John Green is inarguably one of the most notable Young Adult authors of the new millennium. His first novel, Looking For Alaska, is a Printz Award winner and already considered a classic in the genre, being taught in many high school and college courses. His newest novel, The Fault in Our Stars, is a hilarious and heart-wrenching story of two teenagers living, not dying, of cancer.
John has earned most of his respect through the treatment of his fans, some of whom have been devoted and loyal since John began a more public interaction with his readers through YouTube in 2007. This book, a refreshing and new look on terminal illness in young adults, has been hyped over for the past six months mostly by John’s extensive fan base, more commonly known as, the “Nerdfighters.” If any new details about the book were released, the Nerdfighters were the first to hear them, and speaking as a nerdfighter myself, we were in no way disappointed when the book was finally released.
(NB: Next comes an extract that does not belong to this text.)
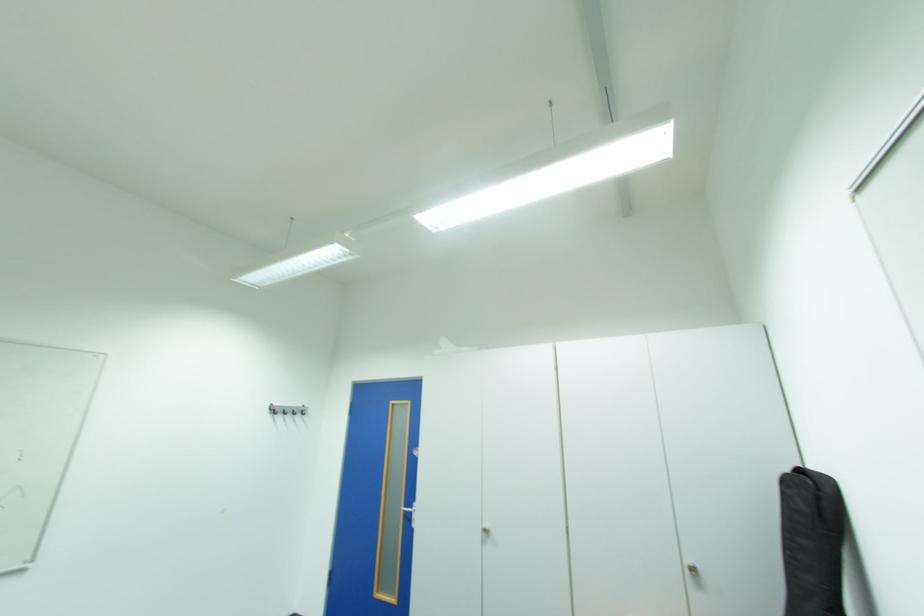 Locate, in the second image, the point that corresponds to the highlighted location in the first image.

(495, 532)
Hazel Lancaster is a sixteen-year-old cancer survivor who falls for a young man named Augustus Waters. After meeting in a support group held in “the literal heart of Jesus”, the two embark on an emotional and existential journey to discover the meaning of heroism in their short and seemingly helpless lives. Suffering is exactly what one would expect a young cancer patient to be doing, but Hazel and Augustus defeat that archetype by acting as they should: like ambitious, foolish, and adventure-hungry teenagers. After obtaining a mutual interest in the fictional work of fiction, An Imperial Affliction, Hazel and Augustus use a wish-granting organization for terminally ill children to travel to Amsterdam and interrogate the reclusive author of AIA about the questions he left open-ended after halting the book’s narrative in the middle of a sentence. It seems like the two are on a “roller coaster that only goes up,” but a shocking revelation changes everything just before the teens head back home.
The writing in this novel is outstanding. Green has a way of inserting tidbits that a reader might think are inappropriate tangents, but that end up being essential to the entire meaning of the story. He makes it known that he respects the minds of teenagers; he does not see them as vapid creatures on the brink of maturity. He knows they are capable of thinking deeply and thoughtfully about more than Justin Bieber songs. Not assuming, like so many other childrens’ authors, that kids don’t often ponder about the meaning of their existence. Green’s intelligent, witty language, slathered with dirty jokes, is the perfect combination for an out of the ordinary high-school love story. While reading The Fault in Our Stars, a different emotion springs up on every page. It will make you cry, laugh, and shake with anxiety. It will make you love and hate. Most of all, it will make you wonder yourself, if the fault is actually in the stars, or within ourselves.